The tl;dr is you need the following for G-Sync to work optimally:
  • Set a driver wide frame rate limit to 2-3 FPS below the refresh rate
  • V-Sync on in the drivers, not in the games. If it's enabled in the games, turn it off
  • Use fullscreen exclusive only modes
Deleted my reply as i just got to the part where its explained. That thread is huge. Thanks


Reflex* Settings:


*This setting is considered Low Latency Mode’s replacement, and will override it, regardless of what LLM is set to in the NVCP.
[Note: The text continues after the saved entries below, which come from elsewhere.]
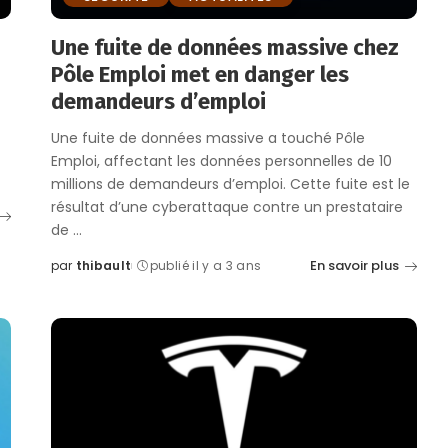
Une fuite de données massive chez
Pôle Emploi met en danger les
demandeurs d’emploi
Une fuite de données massive a touché Pôle
Emploi, affectant les données personnelles de 10
millions de demandeurs d’emploi. Cette fuite est le
résultat d’une cyberattaque contre un prestataire
de
...
En savoir plus
par
thibault
publié il y a 3 ans
Posted
by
  • If framerate does not always reach or exceed refresh rate, and Reflex is available:
    Set Reflex to “On” or “On + Boost” (“Boost” ensures the GPU doesn’t drop below its base boost clocks, similar to NVCP “Prefer maximum performance”). When combined with G-SYNC + NVCP V-SYNC, this engine-level limiter will 1) automatically limit the framerate to ~59 FPS @60Hz, ~97 FPS @100Hz, ~116 FPS @120Hz, ~138 FPS @144hz, ~224 FPS @240hz (etc) whenever the framerate can be sustained above the refesh rate, and 2) dynamically monitor and limit the framerate whenever it can’t be sustained above the refresh rate to prevent the extra pre-rendered frames that would be generated in an otherwise GPU-bound scenario.